Reinaldo: É assim: quando Celso fez essa proposta pra Unicamp, ele falou com o Rogério Cerqueira Leite. Ele, naquela época, tinha um cargo que coordenava todos os departamentos da Unicamp. A primeira pessoa que recebeu a gente foi ele. Foi uma coisa maravilhosa. A gente não sabia, imagina, ser professor. Nenhum de nós tinha essa ideia. Eu lembro que ele falou uma coisa pra gente: “Escuta, vamos supor que a gente queira ensinar a fazer sapato; a gente vai chamar quem? Um sapateiro. Se ele tem formação ou não é outra história. Tem bastante experiência? Sabe fazer? Ele vai ensinar e depois ele tem que se virar pra conseguir os títulos que forem necessários e tal”. Nós fomos muito bem recebidos por ele. Agora, a arte nunca foi muito querida dentro da universidade. Por quê? Porque a gente era de bagunçar as coisas. Eu lembro, inclusive com a Carla, a Carla deve lembrar essa história, quando a gente fez o espetáculo no Tênis Clube tinha um tiro no espetáculo. Era um Tchecov, e tinha um tiro, e eu fui avisar os funcionários. “Ah, pode dar um tiro”. Quando nós demos o tiro no ensaio, a Carla dava o tiro. Os caras vieram tudo encher o nosso saco. Não queriam mais que a gente ensaiasse lá. Então, o teatro ele tem esse lado, essa inquietação que as pessoas não entendem muito bem. E isso é só um exemplo, mas serve pra tudo: pras reuniões que a gente tinha na Comissão Central de Graduação (CCG), os caras olhavam torto pra gente, entendeu?
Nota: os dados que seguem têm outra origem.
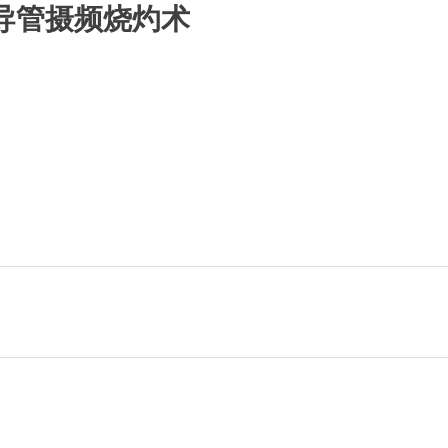
导管摄频烧灼术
Pra conseguir verba era uma loucura total. Mesmo prevendo que ia precisar chamar uma pessoa diferente, um diretor pra poder dirigir no final, que era uma forma de fazer uma ponte entre os alunos e o profissionalismo, era muito difícil de ser aceito. No começo esse abraço do Rogério foi maravilhoso, mas depois vieram as dificuldades, que foram bem grandes.
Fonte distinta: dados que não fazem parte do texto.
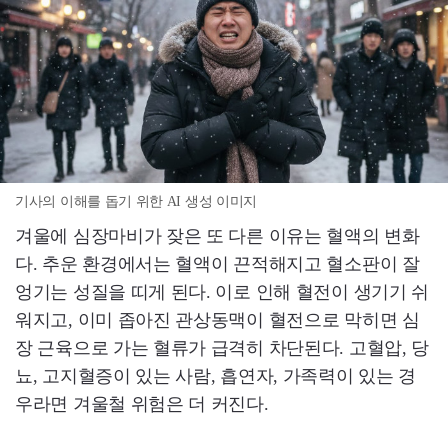
기사의 이해를 돕기 위한 AI 생성 이미지
겨울에 심장마비가 잦은 또 다른 이유는 혈액의 변화
다. 추운 환경에서는 혈액이 끈적해지고 혈소판이 잘
엉기는 성질을 띠게 된다. 이로 인해 혈전이 생기기 쉬
워지고, 이미 좁아진 관상동맥이 혈전으로 막히면 심
장 근육으로 가는 혈류가 급격히 차단된다. 고혈압, 당
뇨, 고지혈증이 있는 사람, 흡연자, 가족력이 있는 경
우라면 겨울철 위험은 더 커진다.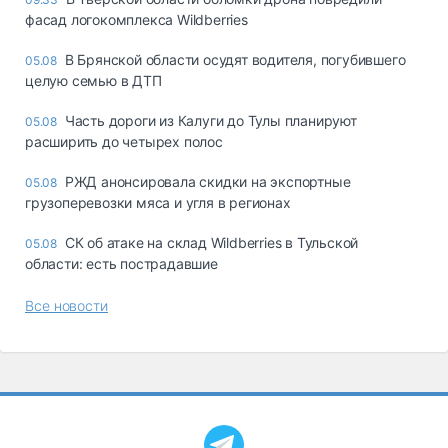
фасад логокомплекса Wildberries
В Брянской области осудят водителя, погубившего
05.08
целую семью в ДТП
Часть дороги из Калуги до Тулы планируют
05.08
расширить до четырех полос
РЖД анонсировала скидки на экспортные
05.08
грузоперевозки мяса и угля в регионах
СК об атаке на склад Wildberries в Тульской
05.08
области: есть пострадавшие
Все новости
Marcília: Uma vez o Almeida Prado pediu pra mim, que ele tinha que ir na CCG, e pediu para que eu fosse pedir vistas ao processo. E a Yara Jamra tinha me dado uma sandália desse tamanho, com estrelas prateadas, uma saiona. Eu fui. Chegando lá tinha aquela ferradura e eles me olharam assim e um dos participantes começou a falar. Ele era da medicina. Foi aí que eu vi o que eles pensavam realmente: “Imagina que eles estavam tentando fazer um Centro de Teatro. Essa gente suja que vem bagunçar a universidade…” e falei assim: “Olha eu vou pedir vistas ao processo”. Saí com a minha tamanca e eles ficaram todos quietos. Eu me perguntei: “O que eu vou fazer aqui?”
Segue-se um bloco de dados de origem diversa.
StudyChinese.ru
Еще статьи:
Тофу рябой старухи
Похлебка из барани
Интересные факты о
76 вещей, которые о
Carla: Você lembra quem era o médico?

Marcília: Ai, não lembro quem era o médico, ele era da CCG. Não lembro o nome dele. Eu sei que eles eram todos doutores. Ele elogiava a matemática: “Tem uma professora de matemática que ensina matemática. Agora vem essa gente ensinar…” foi horrível.

Mônica: Então a recepção não foi tão boa assim. Fora o Rogério.

Marcília: Não. Lá em cima não foi.

Mônica: O Rogério teve um papel muito importante nesse período me parece que ele foi o incentivador de tudo ali.

Marcília: Ele mora perto de Campinas. Eu lembro que ele morava num sítio que tinha anta, tinha um monte de bichos, um sítio grande. 

Carla: Agora eu gostaria de saber, assim, para a gente registrar isso, Marcilia e Reinaldo: Como é que foi esse começo que vocês davam aula, na verdade para os alunos da Unicamp, de química, física, medicina etc. Como é que vocês dividiram as aulas? Como é que era o papel de vocês? Como é que vocês articularam isso que foi o embrião de tudo?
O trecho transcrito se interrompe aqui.